Recently, minimally invasive surgery is also emerging. Minimally invasive techniques include anterior endoscopic decompression and internal fixation, posterior percutaneous fusion, the use of temporary spinal external fixators, and percutaneous kyphoplasty. In recent years, kyphoplasty has achieved good results in the treatment of osteoporotic compression fractures. It is also used in patients with traumatic fractures and can also be used with traditional posterior internal fixation surgery.

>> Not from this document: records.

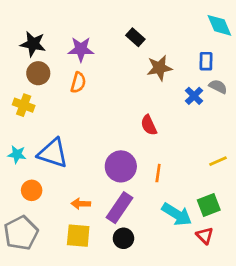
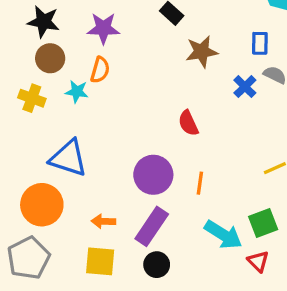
cyan star: (17, 154) -> (77, 92), moved
orange circle: (32, 190) -> (42, 205), size x1.6

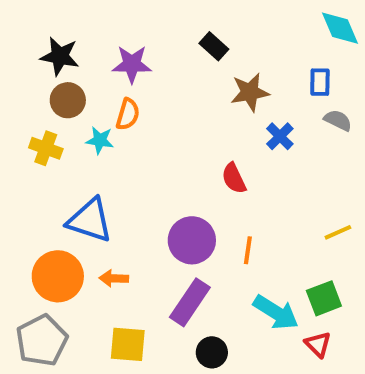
blue cross: (245, 87) -> (280, 136), moved
orange arrow: (103, 221) -> (114, 278), moved
black circle: (157, 265) -> (212, 352), moved

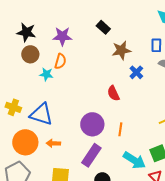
yellow cross: (46, 148) -> (13, 107), moved

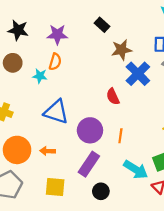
brown circle: (30, 54) -> (13, 63), moved
blue cross: (136, 72) -> (138, 74), size x1.6
blue triangle: (41, 114) -> (56, 112), moved

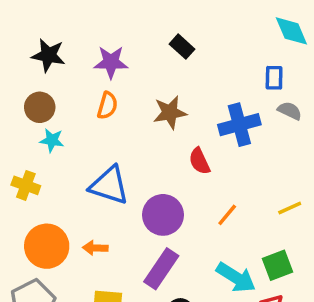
brown star: (122, 50) -> (170, 112), moved
blue cross: (138, 74) -> (239, 125), turned 30
cyan star: (40, 76) -> (52, 140), moved
orange line: (120, 136) -> (227, 215), moved, turned 32

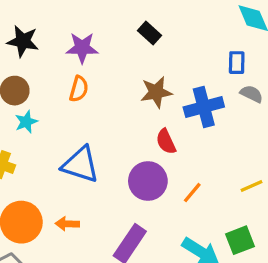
brown star: (170, 112) -> (156, 92), moved
cyan star: (52, 140) -> (26, 122), turned -30
purple circle: (163, 215) -> (148, 181), moved

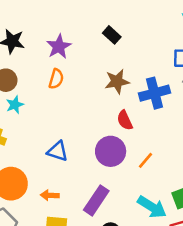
purple star: (82, 48) -> (59, 47), turned -30
blue triangle: (80, 165) -> (57, 151), moved, size x0.7
orange arrow: (67, 224) -> (50, 195), moved

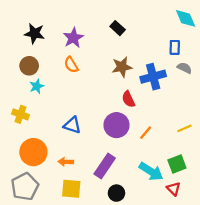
orange semicircle: (56, 79) -> (71, 65), turned 133

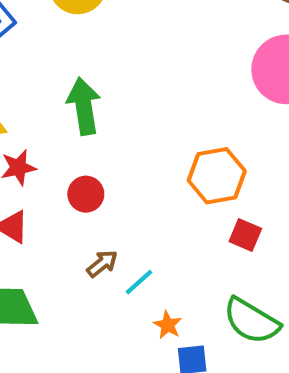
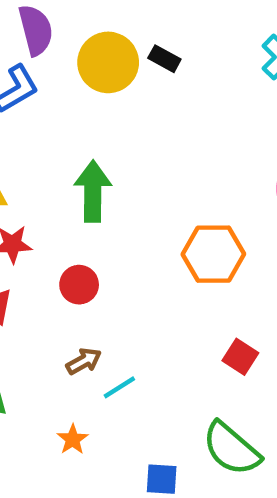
orange hexagon: (217, 176) -> (213, 254), moved
orange star: (168, 325) -> (73, 439), moved

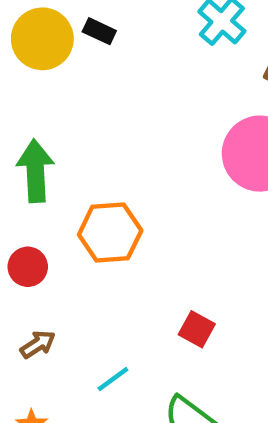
orange hexagon: (213, 254) -> (110, 233), moved
cyan line: (119, 387) -> (113, 379), moved

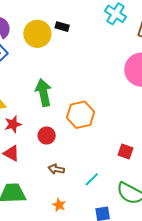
brown arrow: (38, 344) -> (56, 169), turned -126

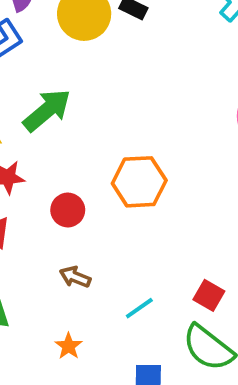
green arrow: (43, 93) -> (47, 110), moved, turned 52
red square: (126, 152) -> (209, 295), moved

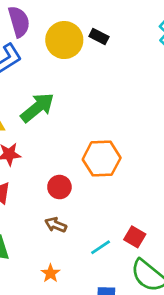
red circle: (68, 210) -> (59, 187), moved
red square: (209, 295) -> (135, 237), moved

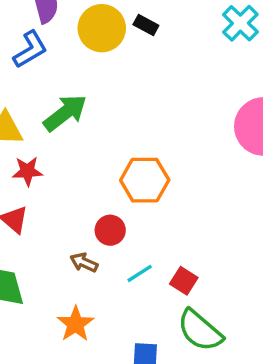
red circle: (59, 187) -> (110, 230), moved
cyan line: (101, 247) -> (140, 273), moved
orange star: (51, 273) -> (75, 324), size x1.5

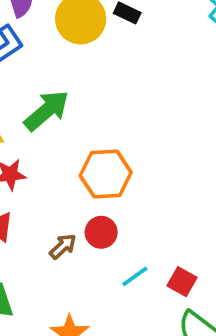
orange hexagon: (145, 180) -> (106, 174), moved
brown arrow: (84, 262) -> (63, 246), moved, turned 116

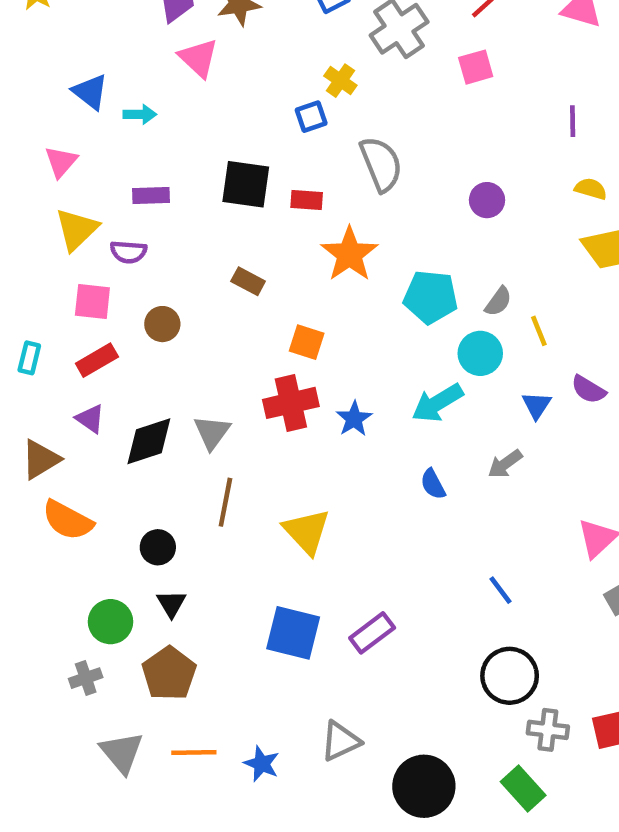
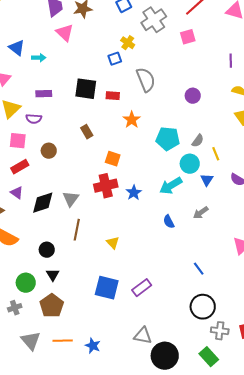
orange star: (349, 254) -> (132, 120), size x0.7
brown rectangle: (248, 281) -> (87, 132), turned 32
blue triangle: (537, 405) -> (207, 180), moved
yellow triangle: (307, 531) -> (113, 243), size x0.6
gray triangle: (340, 741) -> (143, 336), moved, turned 36

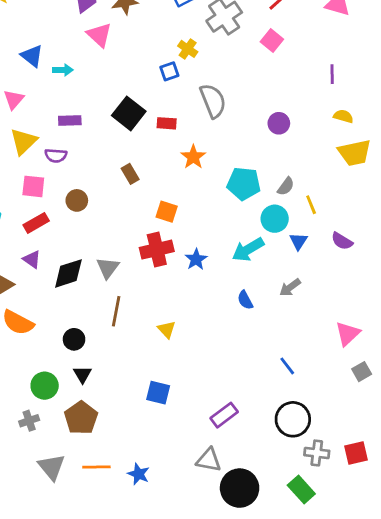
pink square: (188, 37) -> (272, 41), turned -35
black square: (86, 89) -> (129, 113), turned 30
blue square: (107, 288) -> (158, 393), size x0.7
purple rectangle: (142, 288) -> (224, 415), moved

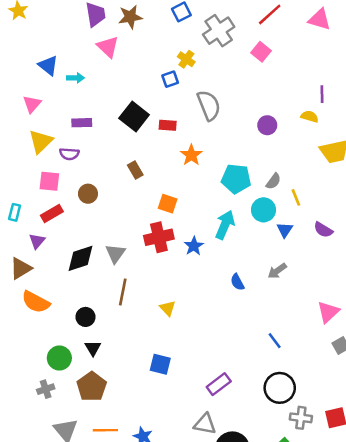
purple line: (332, 74) -> (322, 94), moved
yellow semicircle: (343, 116) -> (310, 117), moved
cyan arrow: (248, 250) -> (225, 225), moved, turned 144
purple triangle: (32, 259) -> (37, 241), moved, turned 35

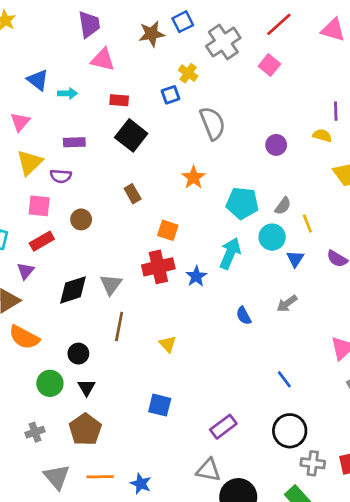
brown star: (130, 17) -> (152, 34), moved
pink triangle: (108, 47) -> (103, 60), turned -30
red rectangle: (168, 125) -> (119, 100), moved
green circle: (59, 358) -> (50, 383), moved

(5) Surgical approach The principle of surgical approach selection: according to the patient's posterior ligament complex and nerve function status, medical equipment and technical conditions, from simple to complex, as far as possible to complete the surgery under a single approach. For patients with anterior spinal cord syndrome, anterior approach is preferred in most cases. Under certain conditions, such as posterior epidural hematoma, posterior nerve compression, or anterior contraindications, posterior decompression can be substituted, although technically more demanding. Anterior surgery can simultaneously perform decompression, reduction, bone grafting, and internal fixation for fractures. It also has the advantages of short segment fixation and the prevention of postoperative spinal kyphosis by reconstructing the anterior column support structure, but compared with the posterior approach There are also disadvantages of large blood loss and many respiratory complications. The posterior approach is directly exposed, avoiding important structures often encountered in the anterior approach, especially in the upper thoracic and lower lumbar regions, which can provide a good reduction effect for separating spinal injuries. Indications for posterior surgery include complete neurological dysfunction regardless of whether the posterior longitudinal ligament complex (PLC) is intact, dislocations due to separation and rotational violence, and intact or broken nerve roots without PLC or neurological dysfunction.
(6) Timing of surgery When incomplete spinal cord and cauda equina injuries are progressively exacerbated, emergency surgery is required. Patients with spinal cord and cauda equina injury should be treated as soon as possible within 48 hours. There is no spinal cord and cauda equina injury, and if conditions permit, surgical treatment should be performed as soon as possible.